Solomon was an associate professor in Hawaiian Studies at UH-Hilo from 1978 to 1982.
She got her start in politics at age 27 by winning election as one of the first Office of Hawaiian Affairs trustees. After serving there for about a year and a half, Solomon resigned from OHA to make a successful run for the Senate in 1982 ,representing East Maui and parts of the Big Island, including Kohala, North Kona, Hamakua and North Hilo.
In her time in the Senate, Solomon served stints as majority leader and majority floor leader, and chaired the committees on higher education, lower education and agriculture. She remained in the Senate until she was defeated by former Big Island Mayor Lorraine Inouye in the 1998 Democratic primary.
Solomon said her advocacy for creation of the School of Oceans & Earth Sciences & Technology, the Center for Hawaiian Studies and the Center on the Family are among her key accomplishments at the Legislature.
She also backed the construction of UH's Stan Sheriff Center, and was instrumental in getting state money for the long-term- care facility for Honoka'a. She said she also helped organize the public-private partnership that advanced the North Hawai'i Community Hospital, and played a major part in obtaining state funding for the hospital project.
Solomon also introduced the bill that removed the state's immunity from lawsuits for back rent and other claims from OHA and the Hawaiian Home Lands trust, giving the Hawaiian agencies the ability to sue the state.
Solomon was deeply involved in some touchy issues in the Senate.
In 1995 then-Gov. Ben Cayetano accused Solomon of stalling his appointments in an effort to secure high-paying state jobs for unnamed state lawmakers, a charge Solomon denied.
In another controversy, Solomon and Iwase in 1997 backed a bill to have the state Land Use Commission issue "Certificates of Registration" to Hawaiians authorizing them to practice traditional and customary gathering rights on private property.
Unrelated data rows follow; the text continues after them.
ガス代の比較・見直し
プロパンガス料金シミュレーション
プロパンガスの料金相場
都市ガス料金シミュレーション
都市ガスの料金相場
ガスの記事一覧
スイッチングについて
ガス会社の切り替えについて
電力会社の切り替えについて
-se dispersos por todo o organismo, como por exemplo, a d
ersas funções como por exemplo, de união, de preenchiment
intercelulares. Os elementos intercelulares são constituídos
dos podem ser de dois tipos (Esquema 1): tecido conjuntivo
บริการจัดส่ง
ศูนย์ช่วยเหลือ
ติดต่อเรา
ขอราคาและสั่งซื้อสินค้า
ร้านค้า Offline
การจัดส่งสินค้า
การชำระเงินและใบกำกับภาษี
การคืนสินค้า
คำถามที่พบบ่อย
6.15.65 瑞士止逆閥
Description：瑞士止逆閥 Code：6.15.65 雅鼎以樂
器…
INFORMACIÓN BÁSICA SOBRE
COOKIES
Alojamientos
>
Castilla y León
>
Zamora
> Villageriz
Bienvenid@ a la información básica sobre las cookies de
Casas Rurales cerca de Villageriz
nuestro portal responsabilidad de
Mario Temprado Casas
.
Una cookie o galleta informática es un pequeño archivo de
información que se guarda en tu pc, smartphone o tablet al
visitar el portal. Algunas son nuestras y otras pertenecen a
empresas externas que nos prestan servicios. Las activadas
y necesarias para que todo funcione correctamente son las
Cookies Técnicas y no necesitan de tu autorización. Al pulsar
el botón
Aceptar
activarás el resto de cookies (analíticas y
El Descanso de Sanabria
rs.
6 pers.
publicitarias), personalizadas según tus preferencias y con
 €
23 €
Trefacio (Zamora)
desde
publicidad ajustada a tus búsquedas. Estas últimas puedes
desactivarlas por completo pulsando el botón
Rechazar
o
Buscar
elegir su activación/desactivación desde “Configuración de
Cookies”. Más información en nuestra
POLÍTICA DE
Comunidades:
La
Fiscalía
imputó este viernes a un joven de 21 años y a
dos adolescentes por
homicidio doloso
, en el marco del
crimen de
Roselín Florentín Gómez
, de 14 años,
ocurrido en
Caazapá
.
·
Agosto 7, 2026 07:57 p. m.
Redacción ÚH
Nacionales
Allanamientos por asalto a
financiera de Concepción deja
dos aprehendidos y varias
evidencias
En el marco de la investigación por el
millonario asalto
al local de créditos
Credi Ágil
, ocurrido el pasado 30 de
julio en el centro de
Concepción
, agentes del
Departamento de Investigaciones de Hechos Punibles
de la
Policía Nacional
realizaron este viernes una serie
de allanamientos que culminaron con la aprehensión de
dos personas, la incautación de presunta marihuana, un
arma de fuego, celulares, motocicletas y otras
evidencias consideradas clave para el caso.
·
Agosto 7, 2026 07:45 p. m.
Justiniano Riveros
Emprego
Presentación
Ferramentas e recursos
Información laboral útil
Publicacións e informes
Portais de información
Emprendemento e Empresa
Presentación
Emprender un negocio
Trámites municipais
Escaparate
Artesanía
Critics charged the bill would undermine a 1995 state Supreme Court decision affirming Hawaiians' gathering rights on private property, and hundreds of Hawaiians gathered for a 24-hour protest at the state Legislature opposing the bill.
Solomon finally stood in front of the crowd and tore up a copy of the bill in a symbolic gesture signaling that the measure was dead.
Since leaving the Senate, Solomon has remained active in Democratic Party politics, serving as co-chairwoman of the Big Island Democratic Party and later as district chairwoman for portions of West Hawai'i.
She has also been involved in a ranch her family has operated for more than 80 years. It now includes more than 1,000 acres in Honoka'a, Waimea and North Kohala on family-owned land and leased state and private parcels. The operation also includes greenhouse farming of hydroponic lettuce, she said.
Solomon said she is running "because of the development primarily, especially here on the Neighbor Islands. I think everywhere now we have traffic gridlock ... and the Lingle administration, they have not been pro-active in solving our problems."
Gov. Linda Lingle "sends all her department heads out here, and we have meeting after meeting after meeting, and nothing gets done," Solomon said.